Learning solutions to hybrid control problems using Benders cuts
Proceedings of the 2nd Conference on Learning for Dynamics and Control, PMLR 120:118-126, 2020.
Hybrid control problems are complicated by the need to make a suitable sequence of discrete decisions related to future modes of operation of the system. Model predictive control (MPC) encodes a finite-horizon truncation of such problems as a mixed-integer program, and then imposes a cost and/or constraints on the terminal state intended to reflect all post-horizon behaviour. However, these are often ad hoc choices tuned by hand after empirically observing performance. We present a learning method that sidesteps this problem, in which the so-called N-step Q-function of the problem is approximated from below, using Benders’ decomposition.

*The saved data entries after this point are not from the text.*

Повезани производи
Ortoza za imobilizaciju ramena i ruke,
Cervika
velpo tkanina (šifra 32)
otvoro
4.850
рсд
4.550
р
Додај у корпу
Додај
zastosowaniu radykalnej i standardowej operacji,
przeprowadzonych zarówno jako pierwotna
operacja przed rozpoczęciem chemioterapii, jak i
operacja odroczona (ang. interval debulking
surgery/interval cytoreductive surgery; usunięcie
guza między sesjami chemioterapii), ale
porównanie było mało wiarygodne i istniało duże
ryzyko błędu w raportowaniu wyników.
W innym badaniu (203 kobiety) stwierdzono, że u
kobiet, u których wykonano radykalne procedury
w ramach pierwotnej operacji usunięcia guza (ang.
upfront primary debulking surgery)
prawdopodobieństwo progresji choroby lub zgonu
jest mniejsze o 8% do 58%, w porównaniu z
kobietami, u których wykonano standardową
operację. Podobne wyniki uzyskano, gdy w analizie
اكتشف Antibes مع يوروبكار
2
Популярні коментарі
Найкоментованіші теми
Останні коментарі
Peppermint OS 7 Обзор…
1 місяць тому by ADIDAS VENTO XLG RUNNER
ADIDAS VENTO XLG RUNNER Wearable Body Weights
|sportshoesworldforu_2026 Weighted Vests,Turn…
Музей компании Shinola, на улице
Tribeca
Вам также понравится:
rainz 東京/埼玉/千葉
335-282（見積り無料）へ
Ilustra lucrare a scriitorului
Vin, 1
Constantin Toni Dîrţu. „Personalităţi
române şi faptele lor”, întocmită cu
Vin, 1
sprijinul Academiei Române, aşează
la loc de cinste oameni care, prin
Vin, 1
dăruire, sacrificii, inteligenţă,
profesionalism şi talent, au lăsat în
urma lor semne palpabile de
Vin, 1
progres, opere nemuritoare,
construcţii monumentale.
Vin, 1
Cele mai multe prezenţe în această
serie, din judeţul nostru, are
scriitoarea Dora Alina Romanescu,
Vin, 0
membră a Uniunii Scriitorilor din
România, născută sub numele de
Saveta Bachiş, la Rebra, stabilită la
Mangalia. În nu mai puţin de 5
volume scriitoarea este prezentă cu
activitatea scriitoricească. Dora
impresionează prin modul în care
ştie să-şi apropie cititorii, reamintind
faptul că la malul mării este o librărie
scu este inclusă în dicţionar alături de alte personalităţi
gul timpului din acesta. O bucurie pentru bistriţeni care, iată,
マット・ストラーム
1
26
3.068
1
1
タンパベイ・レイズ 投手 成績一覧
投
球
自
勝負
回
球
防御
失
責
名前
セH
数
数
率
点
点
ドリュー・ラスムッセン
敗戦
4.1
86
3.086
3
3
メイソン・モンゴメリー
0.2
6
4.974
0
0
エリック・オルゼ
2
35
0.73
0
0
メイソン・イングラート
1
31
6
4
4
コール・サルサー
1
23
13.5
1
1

The function takes a state and a sequence of N control decisions as arguments, and therefore extends the traditional notion of a Q-function from reinforcement learning. After learning it from a training process exploring the state-input space, we use it in place of the usual MPC objective. We take an example hybrid control task and show that it can be completed successfully with a shorter planning horizon than conventional hybrid MPC thanks to our proposed method. Furthermore, we report that Q-functions trained with long horizons can be truncated to a shorter horizon for online use, yielding simpler control laws with apparently little loss of performance.